The problem with explaining the difference between hybrid cloud and multi-cloud is that the two terms are often used interchangeably. Despite all the similarities, there are still many differences:
In a multi-cloud environment, companies use a variety of public cloud services, mainly from cloud providers. AWS can host a front-end application for an organization, while Microsoft Azure can host the Exchange server. Since not all cloud providers are equal, the company is pursuing a multi-cloud strategy to provide first-class IT services not to be restricted by a single cloud provider or to use cloud arbitrage and select specific service providers based on particular circumstances. The supplier who offers the lowest price at this time.
Hybrid cloud computing differs from multi-cloud computing in one key aspect: private cloud infrastructure, such as a company’s data center, and one or more public cloud services that usually work together to achieve business goals.
Therefore, the two main differences are:
· Hybrid clouds always include a private cloud and are usually managed as one entity.
· Multiple clouds always include multiple public cloud services, which usually perform different functions, and multiple clouds do not have to include a private cloud.
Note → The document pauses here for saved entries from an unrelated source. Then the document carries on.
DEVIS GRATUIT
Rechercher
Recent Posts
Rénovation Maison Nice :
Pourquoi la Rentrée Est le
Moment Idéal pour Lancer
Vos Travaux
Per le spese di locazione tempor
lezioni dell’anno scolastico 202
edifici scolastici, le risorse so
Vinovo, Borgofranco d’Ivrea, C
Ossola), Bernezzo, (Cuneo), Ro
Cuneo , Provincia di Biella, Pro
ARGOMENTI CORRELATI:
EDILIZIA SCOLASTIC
Cloud components, but perhaps, in this case, they can be either multi-cloud or hybrid.
Factors while choosing Cloud Strategy
Multi-cloud and cloud-first:
Cloud-first needs a holistic approach that includes all employees, not just IT. It involves an integrated approach to business technology development to define goals and achieve them. Cloud-first is not an option for all applications. Therefore, enterprises should not abandon their on-premises workloads and move them to the cloud immediately. Until they have been completely refactored, some enterprise applications won’t migrate to the public cloud.
Continuous placement assessment:
Cloud provider offerings change constantly, so the best provider today for a particular workload may not be the best provider tomorrow. Many organizations have adopted cloud services because of the flexibility offered by technology vendors. Workloads need to be evaluated regularly to determine if they can be moved to a different cloud provider or if they should be moved into a private cloud to benefit from attractive vendor pricing.
Plan for the future:
Cloud migration is not an event that can be done just once. Learning the differences between providers and creating process improvement plans based upon cloud provider capabilities are all tasks that need to be continuously iterated as cloud provider infrastructure, on-premises resources, and applications change. Ideal for a multi-year migration effort and an annual re-assessment.
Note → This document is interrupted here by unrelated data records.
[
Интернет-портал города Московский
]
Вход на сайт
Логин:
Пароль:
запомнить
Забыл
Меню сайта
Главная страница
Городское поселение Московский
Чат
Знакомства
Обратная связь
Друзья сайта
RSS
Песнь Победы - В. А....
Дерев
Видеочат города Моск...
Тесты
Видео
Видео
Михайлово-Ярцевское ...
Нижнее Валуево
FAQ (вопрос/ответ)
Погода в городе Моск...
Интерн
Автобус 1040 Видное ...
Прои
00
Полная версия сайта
Management and governance:
Multi-cloud governance is more complex than cloud governance. Many organizations don’t understand the full footprint of their IT departments within the cloud. Business units can create their services using a credit card. Enterprises can also track cloud usage and manage their hybrid IT environment.
Cloud holistically, including SaaS:
Applications hosted on-premises, on IaaS and PaaS platforms may become obsolete or replace cheaper SaaS options. Every enterprise should evaluate their cloud computing needs to decide how to optimize their cloud computing position, whether a workload should go elsewhere, or not to refactor legacy applications to take advantage of cloud-native, more agile applications that are better suited for today’s cloud environments.
Can a hybrid cloud be multi-cloud as well?
Yes, that’s the simple answer. Multi-cloud is a hybrid cloud that includes more than one public cloud service and private cloud resources. A hybrid cloud is a mix of private and public clouds. It’s used to coordinate an IT solution from both.
Hybrid clouds are usually built on common virtualization layers, such as VMware or vSphere Cloud. This simplifies the hybrid cloud that includes VMware on AWS and VMware in the company workload transfer and tool sharing across public and private cloud platforms.
Multi-cloud refers to multiple cloud services offered by one or more providers. For example, AWS can be used for application workloads, while Microsoft Azure can be used for enterprise databases. Multi-cloud is not always a hybrid cloud. It refers to more than one private cloud provider service.
Due to geographic reasons, the company pursues a multi-cloud strategy to avoid “putting all eggs in one basket” due to geographic reasons. Or regulatory requirements to ensure business continuity or take advantage of specific characteristics of specific suppliers.